• _Activity_: Go through the records, and copy each line in which the string "Treatment" is present.

-------- Material provided

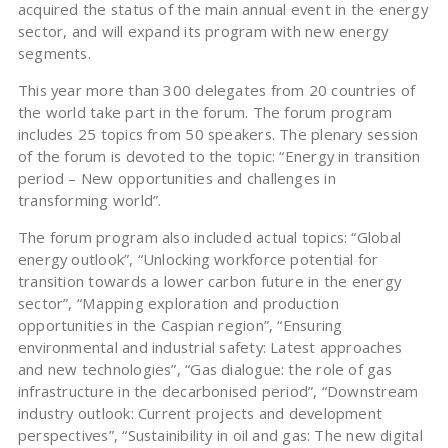
acquired the status of the main annual event in the energy
sector, and will expand its program with new energy
segments.
This year more than 300 delegates from 20 countries of
the world take part in the forum. The forum program
includes 25 topics from 50 speakers. The plenary session
of the forum is devoted to the topic: “Energy in transition
period – New opportunities and challenges in
transforming world”.
The forum program also included actual topics: “Global
energy outlook”, “Unlocking workforce potential for
transition towards a lower carbon future in the energy
sector”, “Mapping exploration and production
opportunities in the Caspian region”, “Ensuring
environmental and industrial safety: Latest approaches
and new technologies”, “Gas dialogue: the role of gas
infrastructure in the decarbonised period”, “Downstream
industry outlook: Current projects and development
perspectives”, “Sustainibility in oil and gas: The new digital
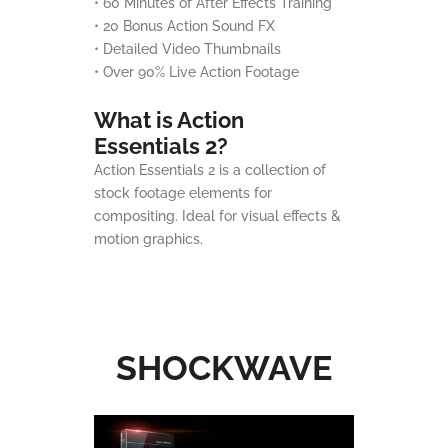
• 60 Minutes of After Effects Training
• 20 Bonus Action Sound FX
• Detailed Video Thumbnails
• Over 90% Live Action Footage
What is Action
Essentials 2?
Action Essentials 2 is a collection of
stock footage elements for
compositing. Ideal for visual effects &
motion graphics.
SHOCKWAVE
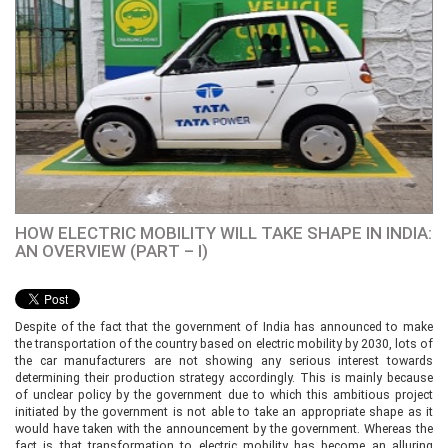
HOW ELECTRIC MOBILITY WILL TAKE SHAPE IN INDIA:
AN OVERVIEW (PART – I)
Despite of the fact that the government of India has announced to make
the transportation of the country based on electric mobility by 2030, lots of
the car manufacturers are not showing any serious interest towards
determining their production strategy accordingly. This is mainly because
of unclear policy by the government due to which this ambitious project
initiated by the government is not able to take an appropriate shape as it
would have taken with the announcement by the government. Whereas the
fact is that transformation to electric mobility has become an alluring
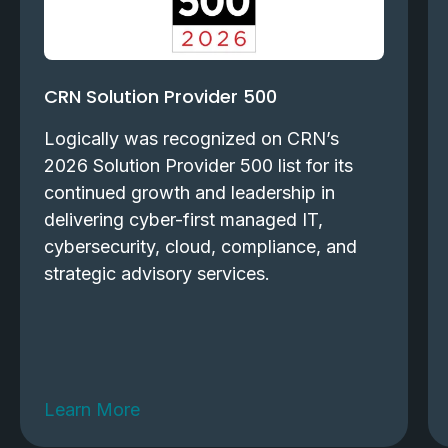
CRN Solution Provider 500
Logically was recognized on CRN’s
2026 Solution Provider 500 list for its
continued growth and leadership in
delivering cyber-first managed IT,
cybersecurity, cloud, compliance, and
strategic advisory services.
Learn More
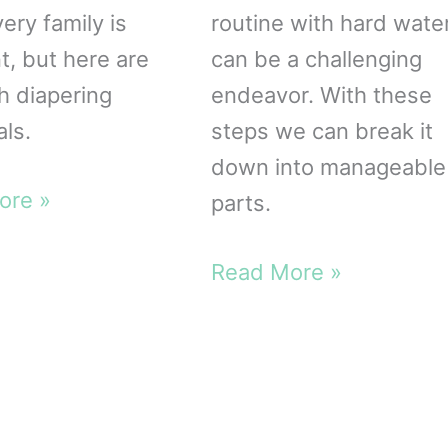
ery family is
routine with hard wate
t, but here are
can be a challenging
th diapering
endeavor. With these
als.
steps we can break it
down into manageable
ore »
parts.
ng
als
Hard
Read More »
Water
Cloth
Diaper
Wash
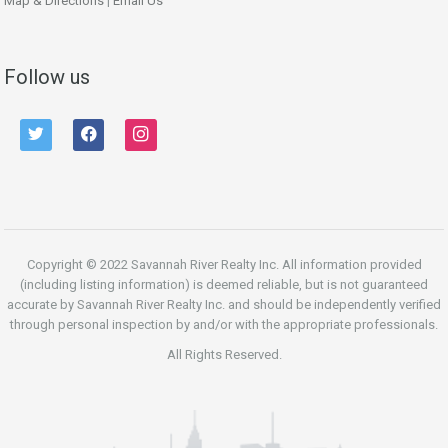
Map & Directions
|
Email Us
Follow us
twitter
facebook
instagram
Copyright © 2022 Savannah River Realty Inc. All information provided
(including listing information) is deemed reliable, but is not guaranteed
accurate by Savannah River Realty Inc. and should be independently verified
through personal inspection by and/or with the appropriate professionals.
All Rights Reserved.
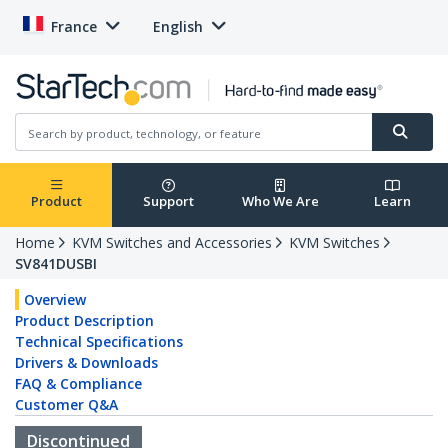
France
English
Product
Support
Who We Are
Learn
Home
KVM Switches and Accessories
KVM Switches
SV841DUSBI
Overview
Product Description
Technical Specifications
Drivers & Downloads
FAQ & Compliance
Customer Q&A
Discontinued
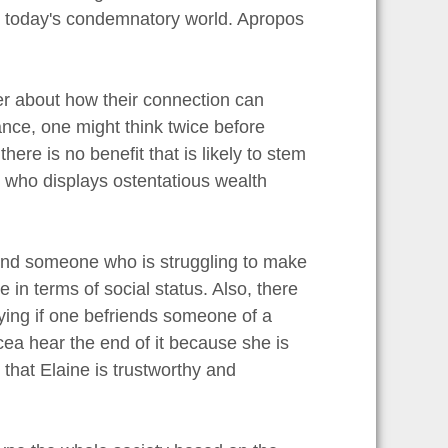
n today's condemnatory world. Apropos
der about how their connection can
nce, one might think twice before
re is no benefit that is likely to stem
e who displays ostentatious wealth
riend someone who is struggling to make
 in terms of social status. Also, there
lying if one befriends someone of a
ycea hear the end of it because she is
 that Elaine is trustworthy and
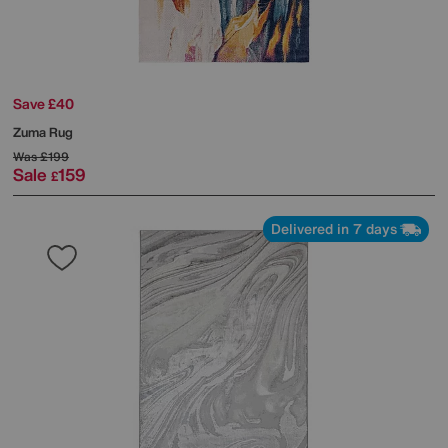
Save £40
Zuma Rug
Was
£199
Sale
159
£
Delivered in 7 days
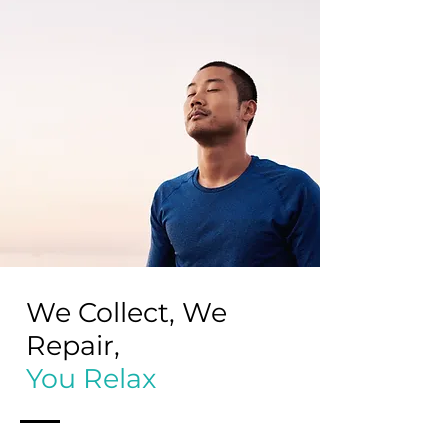
We Collect, We
Repair,
You Relax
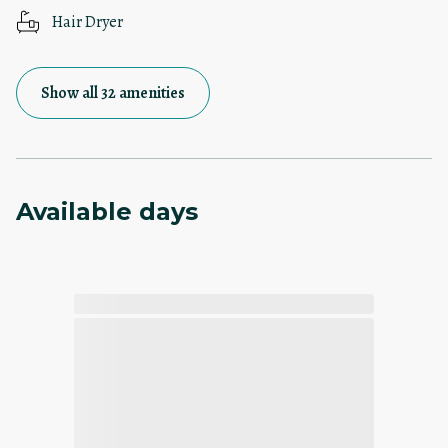
Hair Dryer
Show all 32 amenities
Available days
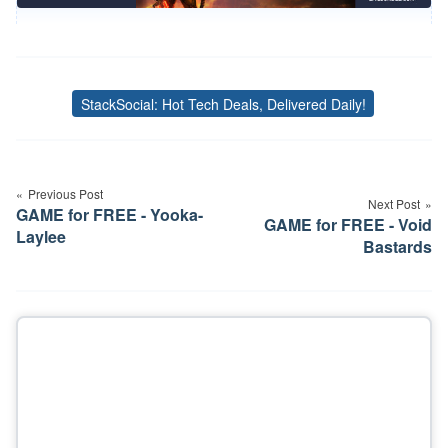
StackSocial: Hot Tech Deals, Delivered Daily!
Tags
Post
navigation
Previous Post
Next Post
GAME for FREE - Yooka-
GAME for FREE - Void
Laylee
Bastards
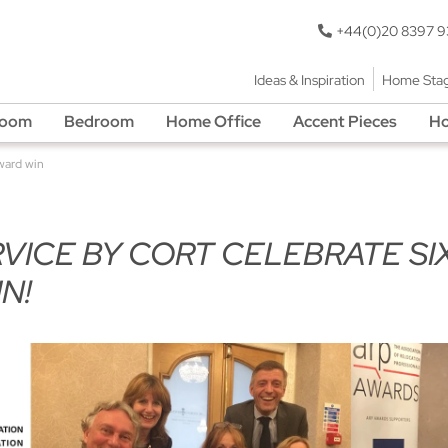
+44(0)20 8397 
Ideas & Inspiration
Home Sta
Room
Bedroom
Home Office
Accent Pieces
Ho
ward win
ICE BY CORT CELEBRATE SI
N!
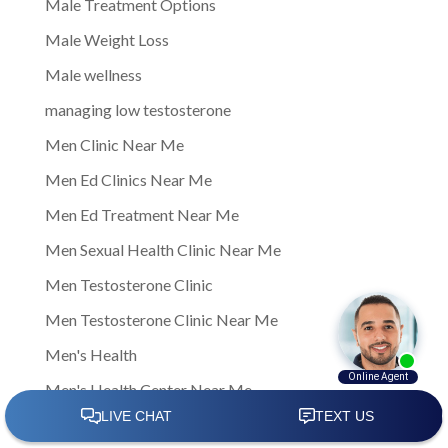
Male Treatment Options
Male Weight Loss
Male wellness
managing low testosterone
Men Clinic Near Me
Men Ed Clinics Near Me
Men Ed Treatment Near Me
Men Sexual Health Clinic Near Me
Men Testosterone Clinic
Men Testosterone Clinic Near Me
Men's Health
Men's Health Center Near Me
Men's Health Clinic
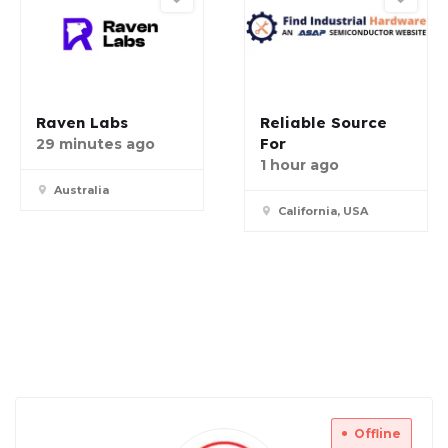
Raven Labs
Reliable Source
For
29 minutes ago
1 hour ago
Australia
California, USA
Offline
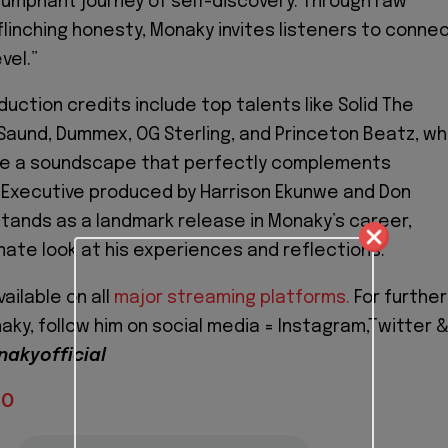
riumphant journey of self-discovery. Through raw
linching honesty, Monaky invites listeners to conne
vel.”
uction credits include top talents like Solid The
Saund, Dummex, OG Sterling, and Princeton Beatz, w
e a soundscape that perfectly complements
. Executive produced by Harrison Ekunwe and Don
tands as a landmark release in Monaky’s career,
imate look at his experiences and reflections.
ailable on all
major streaming platforms.
For further
ky, follow him on social media = Instagram,Twitter 
akyofficial
IO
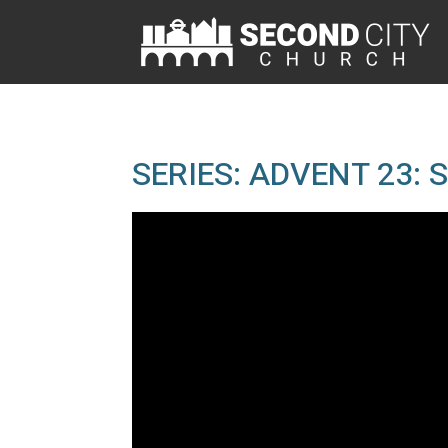
SERIES: ADVENT 23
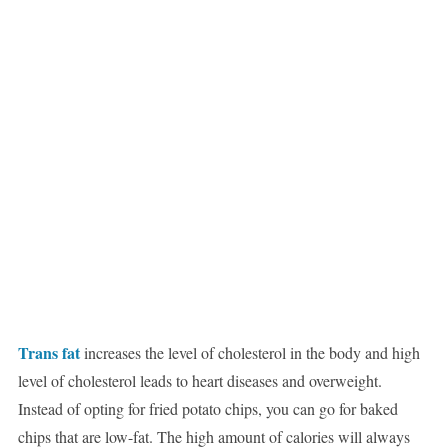
Trans fat
increases the level of cholesterol in the body and high
level of cholesterol leads to heart diseases and overweight.
Instead of opting for fried potato chips, you can go for baked
chips that are low-fat. The high amount of calories will always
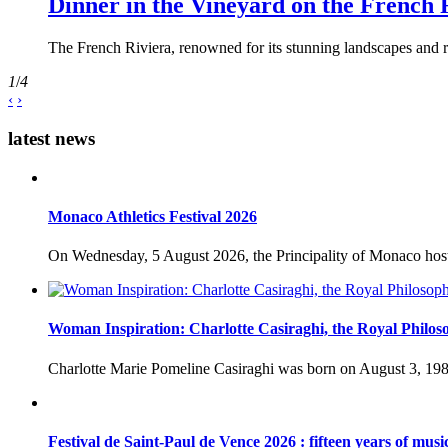
Dinner in the Vineyard on the French 
The French Riviera, renowned for its stunning landscapes and ri
1
/
4
‹
›
latest news
Monaco Athletics Festival 2026
On Wednesday, 5 August 2026, the Principality of Monaco host
Woman Inspiration: Charlotte Casiraghi, the Royal Philos
Charlotte Marie Pomeline Casiraghi was born on August 3, 1986
Festival de Saint-Paul de Vence 2026 : fifteen years of musi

----------------

• _Finished exercise_:
Male Treatment Options
Men Ed Treatment Near Me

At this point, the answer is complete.